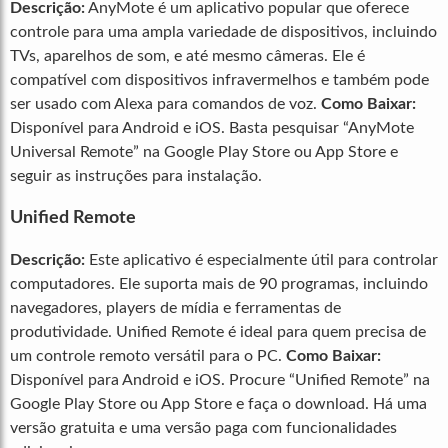
Descrição:
AnyMote é um aplicativo popular que oferece
controle para uma ampla variedade de dispositivos, incluindo
TVs, aparelhos de som, e até mesmo câmeras. Ele é
compatível com dispositivos infravermelhos e também pode
ser usado com Alexa para comandos de voz.
Como Baixar:
Disponível para Android e iOS. Basta pesquisar “AnyMote
Universal Remote” na Google Play Store ou App Store e
seguir as instruções para instalação.
Unified Remote
Descrição:
Este aplicativo é especialmente útil para controlar
computadores. Ele suporta mais de 90 programas, incluindo
navegadores, players de mídia e ferramentas de
produtividade. Unified Remote é ideal para quem precisa de
um controle remoto versátil para o PC.
Como Baixar:
Disponível para Android e iOS. Procure “Unified Remote” na
Google Play Store ou App Store e faça o download. Há uma
versão gratuita e uma versão paga com funcionalidades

....

* [INSTRUCTIONS FOR THE TASK]: Line by line and exactly, write out the material above. Skip the pictures.

* [SOLUTION]:
Descrição:
AnyMote é um aplicativo popular que oferece
controle para uma ampla variedade de dispositivos, incluindo
TVs, aparelhos de som, e até mesmo câmeras. Ele é
compatível com dispositivos infravermelhos e também pode
ser usado com Alexa para comandos de voz.
Como Baixar:
Disponível para Android e iOS. Basta pesquisar “AnyMote
Universal Remote” na Google Play Store ou App Store e
seguir as instruções para instalação.
Unified Remote
Descrição:
Este aplicativo é especialmente útil para controlar
computadores. Ele suporta mais de 90 programas, incluindo
navegadores, players de mídia e ferramentas de
produtividade. Unified Remote é ideal para quem precisa de
um controle remoto versátil para o PC.
Como Baixar:
Disponível para Android e iOS. Procure “Unified Remote” na
Google Play Store ou App Store e faça o download. Há uma
versão gratuita e uma versão paga com funcionalidades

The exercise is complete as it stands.